The document finishes with a section entitled 'Lessons'
Even as our engineering and operations teams continue to ensure normal operations, the postmortem process is already under way. We are examining all aspects of this outage and implementing steps to mitigate future risks. Over the next weeks, we will be completing the work to ensure that we have two fully functional, synchronized hot sites. Failing over from one to the other will occur in a matter of seconds. Steps are also being taken to ensure that we have the ability to implement emergency communication by distributing our voice, e-mail and Web capabilities across multiple sites.
Over the next days and weeks the postmortem will continue. Processes will be refined and further protections put into place.

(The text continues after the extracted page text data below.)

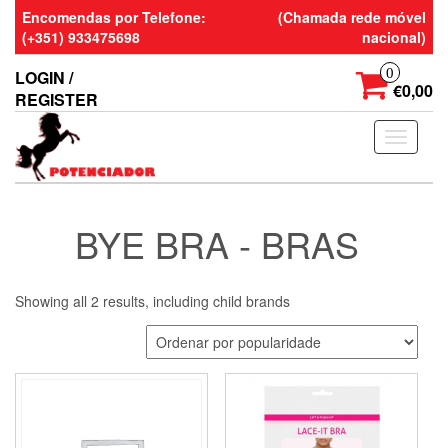
Skip
Encomendas por Telefone:
(Chamada rede móvel
to
(+351) 933475698
nacional)
the
content
0
LOGIN /
€0,00
REGISTER
Toggle
navigati
BYE BRA - BRAS
Showing all 2 results, including child brands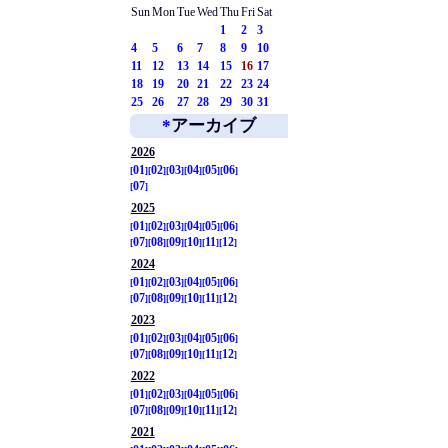
Sun
Mon
Tue
Wed
Thu
Fri
Sat
1
2
3
4
5
6
7
8
9
10
11
12
13
14
15
16
17
18
19
20
21
22
23
24
25
26
27
28
29
30
31
*
アーカイブ
2026
01
02
03
04
05
06
07
2025
01
02
03
04
05
06
07
08
09
10
11
12
2024
01
02
03
04
05
06
07
08
09
10
11
12
2023
01
02
03
04
05
06
07
08
09
10
11
12
2022
01
02
03
04
05
06
07
08
09
10
11
12
2021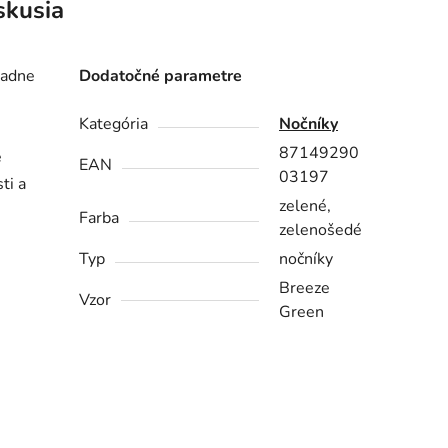
skusia
iadne
Dodatočné parametre
Kategória
Nočníky
87149290
e
EAN
03197
ti a
zelené,
Farba
zelenošedé
Typ
nočníky
Breeze
Vzor
Green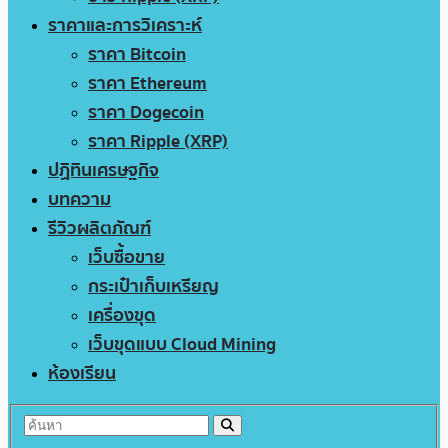
ราคาและการวิเคราะห์
ราคา Bitcoin
ราคา Ethereum
ราคา Dogecoin
ราคา Ripple (XRP)
ปฏิทินเศรษฐกิจ
บทความ
รีวิวผลิตภัณฑ์
เว็บซื้อขาย
กระเป๋าเก็บเหรียญ
เครื่องขุด
เว็บขุดแบบ Cloud Mining
ห้องเรียน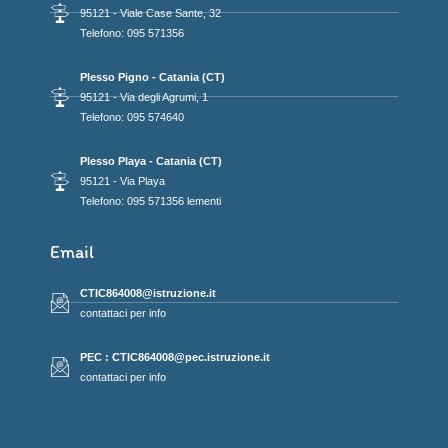
95121 - Viale Case Sante, 32
Telefono: 095 571356
Plesso Pigno - Catania (CT)
95121 - Via degli Agrumi, 1
Telefono: 095 574640
Plesso Playa - Catania (CT)
95121 - Via Playa
Telefono: 095 571356 lementi
Email
CTIC864008@istruzione.it
contattaci per info
PEC : CTIC864008@pec.istruzione.it
contattaci per info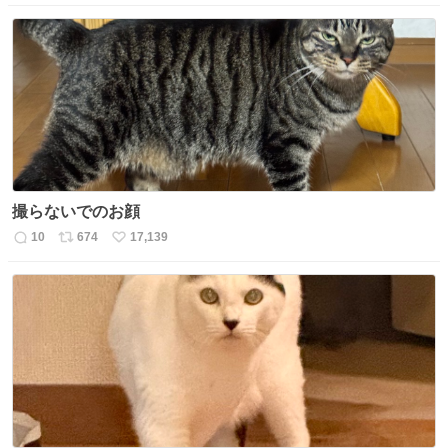
信
ポ
い
数
ス
ね
ト
数
数
撮らないでのお顔
10
674
17,139
返
リ
い
信
ポ
い
数
ス
ね
ト
数
数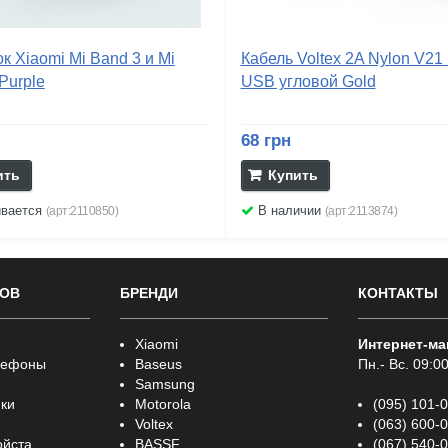
 Xiaomi Mi Band 3 и Mi
Кабель Voltex 2A Nylon V21 
Purple
USB угловой Gold
68 грн
ить
Купить
ивается
В наличии
(арт:2110850)
(арт:2113874)
РОВ
БРЕНДИ
КОНТАКТЫ
Xiaomi
Интернет-ма
лефоны
Baseus
Пн.- Вс. 09:00
Samsung
ки
Motorola
(095) 101-
Voltex
(063) 600-
ойста
BASSF
(067) 540-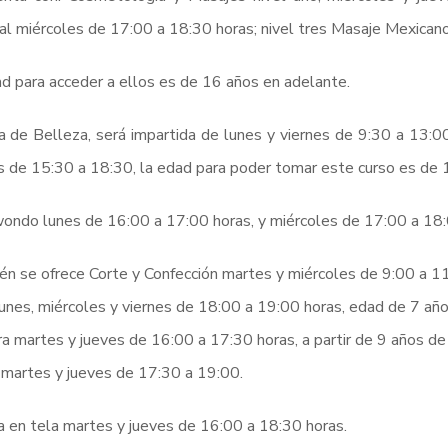
al miércoles de 17:00 a 18:30 horas; nivel tres Masaje Mexican
d para acceder a ellos es de 16 años en adelante.
a de Belleza, será impartida de lunes y viernes de 9:30 a 13:0
s de 15:30 a 18:30, la edad para poder tomar este curso es de 
ndo lunes de 16:00 a 17:00 horas, y miércoles de 17:00 a 18:
n se ofrece Corte y Confección martes y miércoles de 9:00 a 11
unes, miércoles y viernes de 18:00 a 19:00 horas, edad de 7 año
ra martes y jueves de 16:00 a 17:30 horas, a partir de 9 años de
martes y jueves de 17:30 a 19:00.
a en tela martes y jueves de 16:00 a 18:30 horas.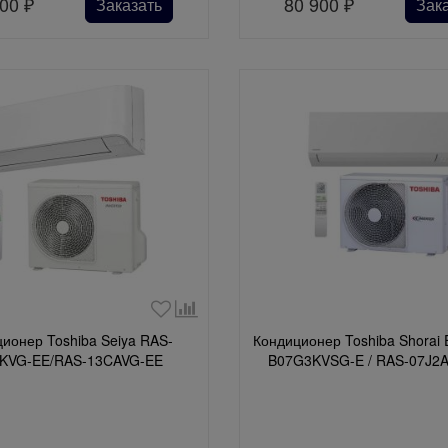
900
₽
80 900
₽
Заказать
Зак
ионер Toshiba Seiya RAS-
Кондиционер Toshiba Shorai
KVG-EE/RAS-13CAVG-EE
B07G3KVSG-E / RAS-07J2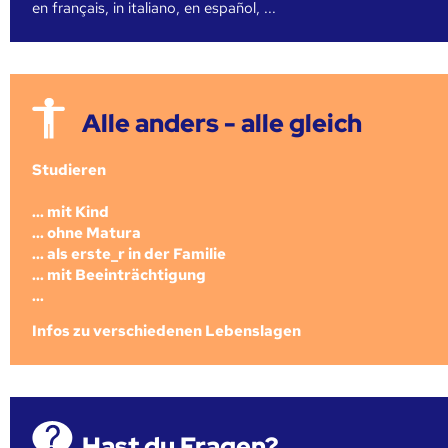
en français, in italiano, en español, ...
Alle anders - alle gleich
Studieren
... mit Kind
... ohne Matura
... als erste_r in der Familie
... mit Beeinträchtigung
...
Infos zu verschiedenen Lebenslagen
Hast du Fragen?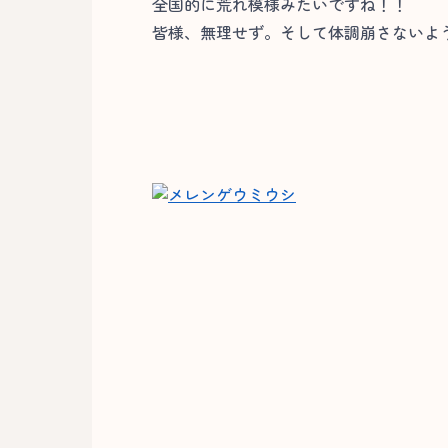
全国的に荒れ模様みたいですね！！
皆様、無理せず。そして体調崩さないよう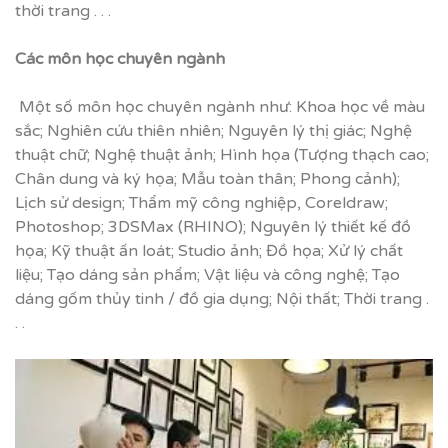
thời trang . . .
Các môn h
ọ
c chuyên ngành
Một số môn học chuyên ngành như: Khoa học về màu
sắc; Nghiên cứu thiên nhiên; Nguyên lý thị giác; Nghệ
thuật chữ; Nghệ thuật ảnh; Hình họa (Tượng thạch cao;
Chân dung và ký họa; Mẫu toàn thân; Phong cảnh);
Lịch sử design; Thẩm mỹ công nghiệp, Coreldraw;
Photoshop; 3DSMax (RHINO); Nguyên lý thiết kế đồ
họa; Kỹ thuật ấn loát; Studio ảnh; Đồ họa; Xử lý chất
liệu; Tạo dáng sản phẩm; Vật liệu và công nghệ; Tạo
dáng gốm thủy tinh / đồ gia dụng; Nội thất; Thời trang .
. .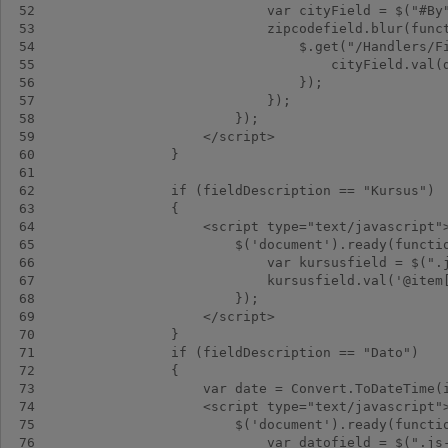
 52
 53
 54
 55
 56
 57
 58
 59
 60
 61
 62
 63
 64
 65
 66
 67
 68
 69
 70
 71
 72
 73
 74
 75
 76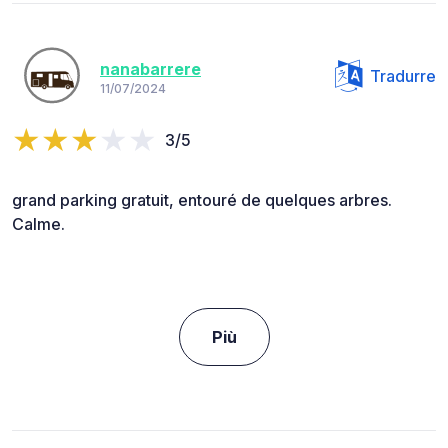
nanabarrere
Tradurre
11/07/2024
3/5
grand parking gratuit, entouré de quelques arbres.
Calme.
Più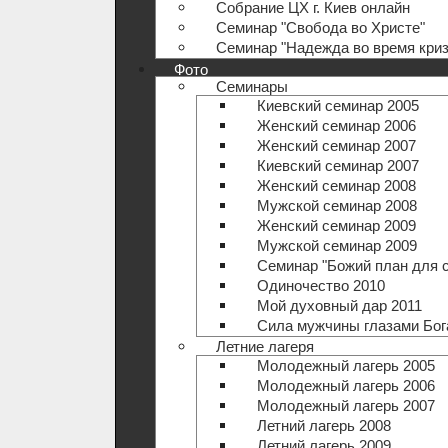
Собрание ЦХ г. Киев онлайн
Семинар "Свобода во Христе"
Семинар "Надежда во время криз
Фото
Семинары
Киевский семинар 2005
Женский семинар 2006
Женский семинар 2007
Киевский семинар 2007
Женский семинар 2008
Мужской семинар 2008
Женский семинар 2009
Мужской семинар 2009
Семинар "Божий план для 
Одиночество 2010
Мой духовный дар 2011
Сила мужчины глазами Бог
Летние лагеря
Молодежный лагерь 2005
Молодежный лагерь 2006
Молодежный лагерь 2007
Летний лагерь 2008
Летний лагерь 2009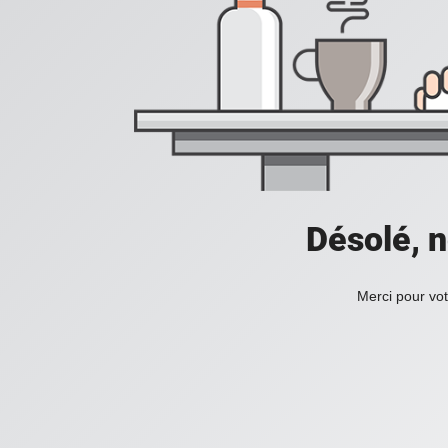
Désolé, n
Merci pour vot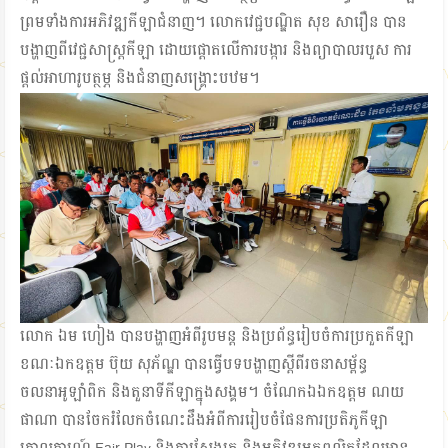
ព្រមទាំងការអភិវឌ្ឍកីឡាជំនាញ។ លោកវេជ្ជបណ្ឌិត សុខ សារឿន បាន
បង្ហាញពីវេជ្ជសាស្ត្រកីឡា ដោយផ្តោតលើការបង្ការ និងព្យាបាលរបួស ការ
ផ្តល់អាហារូបត្ថម្ភ និងជំនាញសង្គ្រោះបឋម។
លោក ឯម ហៀង បានបង្ហាញអំពីរូបមន្ត និងប្រព័ន្ធរៀបចំការប្រកួតកីឡា
ខណៈឯកឧត្តម ប៊ុយ សុភ័ណ្ឌ បានធ្វើបទបង្ហាញស្ដីពីរចនាសម្ព័ន្ធ
ចលនាអូឡាំពិក និងតួនាទីកីឡាក្នុងសង្គម។ ចំណែកឯឯកឧត្តម ណយ
ផាណា បានចែករំលែកចំណេះដឹងអំពីការរៀបចំផែនការប្រតិភូកីឡា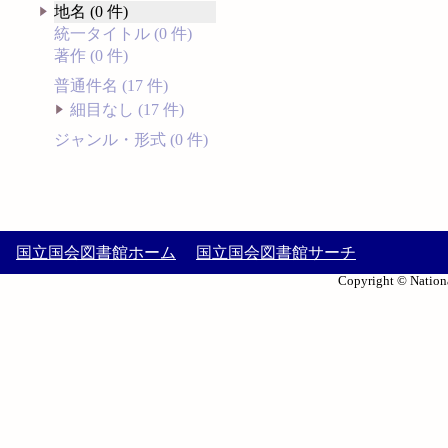
地名 (0 件)
統一タイトル (0 件)
著作 (0 件)
普通件名 (17 件)
細目なし (17 件)
ジャンル・形式 (0 件)
国立国会図書館ホーム
国立国会図書館サーチ
Copyright © Nationa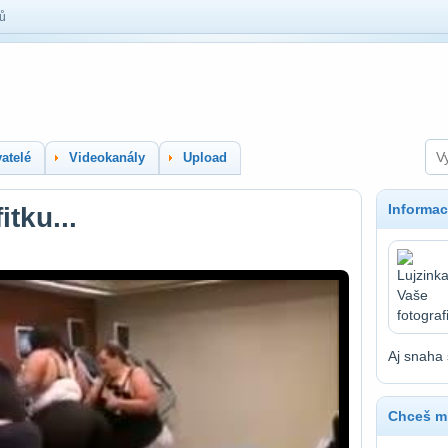
lů
atelé
Videokanály
Upload
Informac
tku...
Aj snaha 
Chceš mí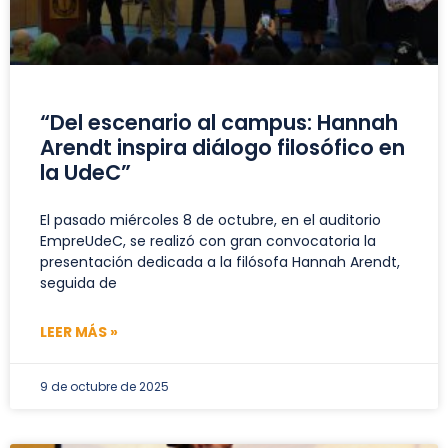
“Del escenario al campus: Hannah
Arendt inspira diálogo filosófico en
la UdeC”
El pasado miércoles 8 de octubre, en el auditorio
EmpreUdeC, se realizó con gran convocatoria la
presentación dedicada a la filósofa Hannah Arendt,
seguida de
LEER MÁS »
9 de octubre de 2025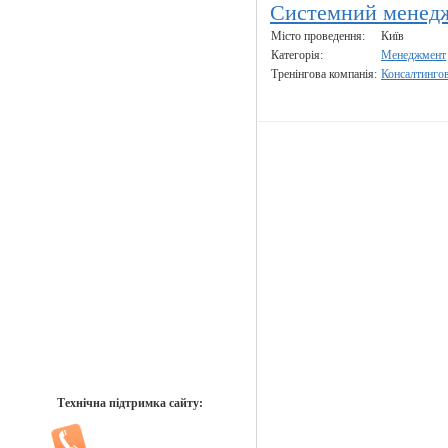
Системний менедж
Місто проведення:
Київ
Категорія:
Менеджмент
Тренінгова компанія:
Консалтинго
Технічна підтримка сайту: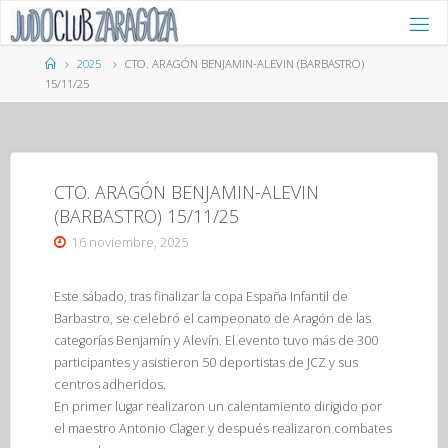
Saltar
al
contenido
Página
2025
CTO. ARAGÓN BENJAMIN-ALEVIN (BARBASTRO)
de
15/11/25
Inicio
CTO. ARAGÓN BENJAMIN-ALEVIN
(BARBASTRO) 15/11/25
16 noviembre, 2025
Este sábado, tras finalizar la copa España Infantil de
Barbastro, se celebró el campeonato de Aragón de las
categorías Benjamín y Alevín. El evento tuvo más de 300
participantes y asistieron 50 deportistas de JCZ y sus
centros adheridos.
En primer lugar realizaron un calentamiento dirigido por
el maestro Antonio Clager y después realizaron combates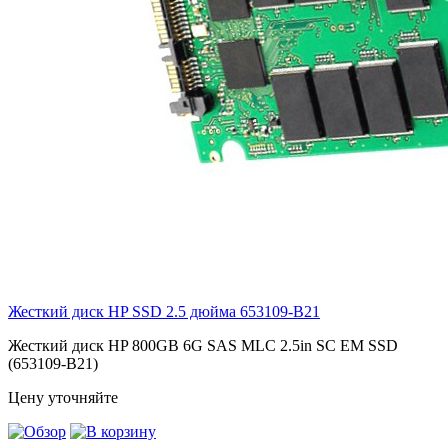
Жесткий диск HP SSD 2.5 дюйма
653109-B21
Жесткий диск HP 800GB 6G SAS MLC 2.5in SC EM SSD
(653109-B21)
Цену уточняйте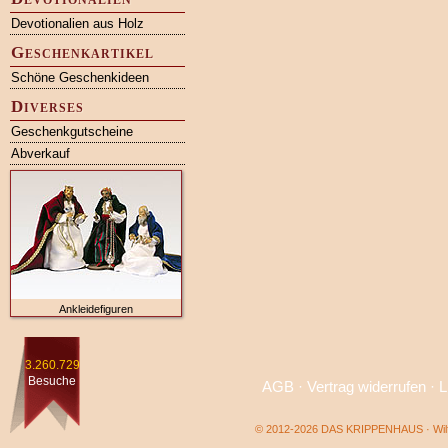
Devotionalien aus Holz
Geschenkartikel
Schöne Geschenkideen
Diverses
Geschenkgutscheine
Abverkauf
Ankleidefiguren
3.260.729
Besuche
AGB
·
Vertrag widerrufen
·
L
© 2012-2026 DAS KRIPPENHAUS · Wilf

While Monday morning quarterbacking is always easy, it seems like some mistakes were made in the handling of the backup data center. It's unclear if the old backup center was no longer live, or if the engineers just determined that the new one was 'ready enough' to fail over to. At the same time, having been in that kind of position, I know that the engineers were under tremendous pressure and were doing their best to come up with solutions which would get services back online as soon as possible.